Stored items
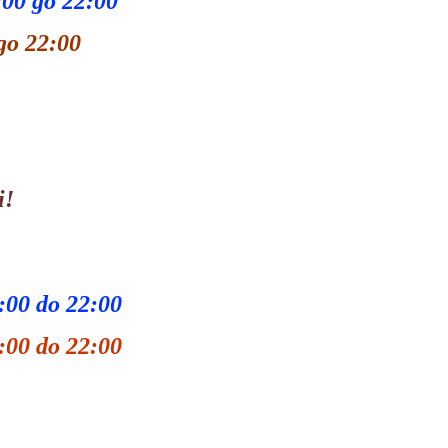
00 до 22:00
 22:00
i!
1:00 do 22:00
 do 22:00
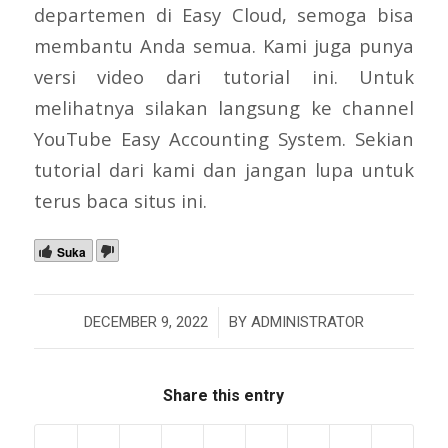
departemen di Easy Cloud, semoga bisa
membantu Anda semua. Kami juga punya
versi video dari tutorial ini. Untuk
melihatnya silakan langsung ke channel
YouTube Easy Accounting System. Sekian
tutorial dari kami dan jangan lupa untuk
terus baca situs ini.
Suka
/
DECEMBER 9, 2022
BY
ADMINISTRATOR
Share this entry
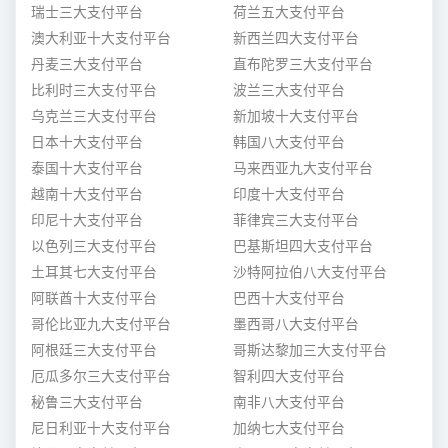
瑞士三大支付平台
荷兰五大支付平台
澳大利亚十大支付平台
新西兰四大支付平台
丹麦三大支付平台
直布陀罗三大支付平台
比利时三大支付平台
波兰三大支付平台
乌克兰三大支付平台
新加坡十大支付平台
日本十大支付平台
韩国八大支付平台
泰国十大支付平台
马来西亚九大支付平台
越南十大支付平台
印度十大支付平台
印尼十大支付平台
菲律宾三大支付平台
以色列三大支付平台
巴基斯坦四大支付平台
土耳其七大支付平台
沙特阿拉伯八大支付平台
阿联酋十大支付平台
巴西十大支付平台
哥伦比亚九大支付平台
墨西哥八大支付平台
阿根廷三大支付平台
哥斯达黎加三大支付平台
厄瓜多尔三大支付平台
智利四大支付平台
秘鲁三大支付平台
南非八大支付平台
尼日利亚十大支付平台
加纳七大支付平台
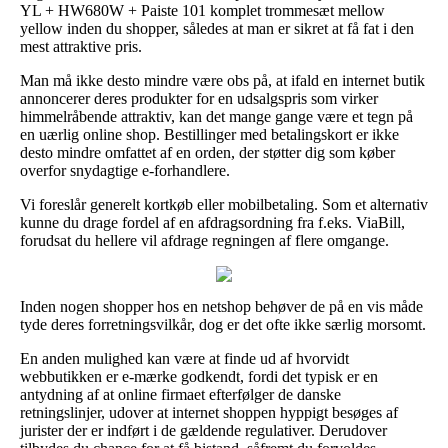
YL + HW680W + Paiste 101 komplet trommesæt mellow
yellow inden du shopper, således at man er sikret at få fat i den
mest attraktive pris.
Man må ikke desto mindre være obs på, at ifald en internet butik
annoncerer deres produkter for en udsalgspris som virker
himmelråbende attraktiv, kan det mange gange være et tegn på
en uærlig online shop. Bestillinger med betalingskort er ikke
desto mindre omfattet af en orden, der støtter dig som køber
overfor snydagtige e-forhandlere.
Vi foreslår generelt kortkøb eller mobilbetaling. Som et alternativ
kunne du drage fordel af en afdragsordning fra f.eks. ViaBill,
forudsat du hellere vil afdrage regningen af flere omgange.
Inden nogen shopper hos en netshop behøver de på en vis måde
tyde deres forretningsvilkår, dog er det ofte ikke særlig morsomt.
En anden mulighed kan være at finde ud af hvorvidt
webbutikken er e-mærke godkendt, fordi det typisk er en
antydning af at online firmaet efterfølger de danske
retningslinjer, udover at internet shoppen hyppigt besøges af
jurister der er indført i de gældende regulativer. Derudover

AIM OF THE EXERCISE | Tally up how many lines in the records contain the string "deres". Answer with that figure only.

SOLUTION FOR THIS EXERCISE | 2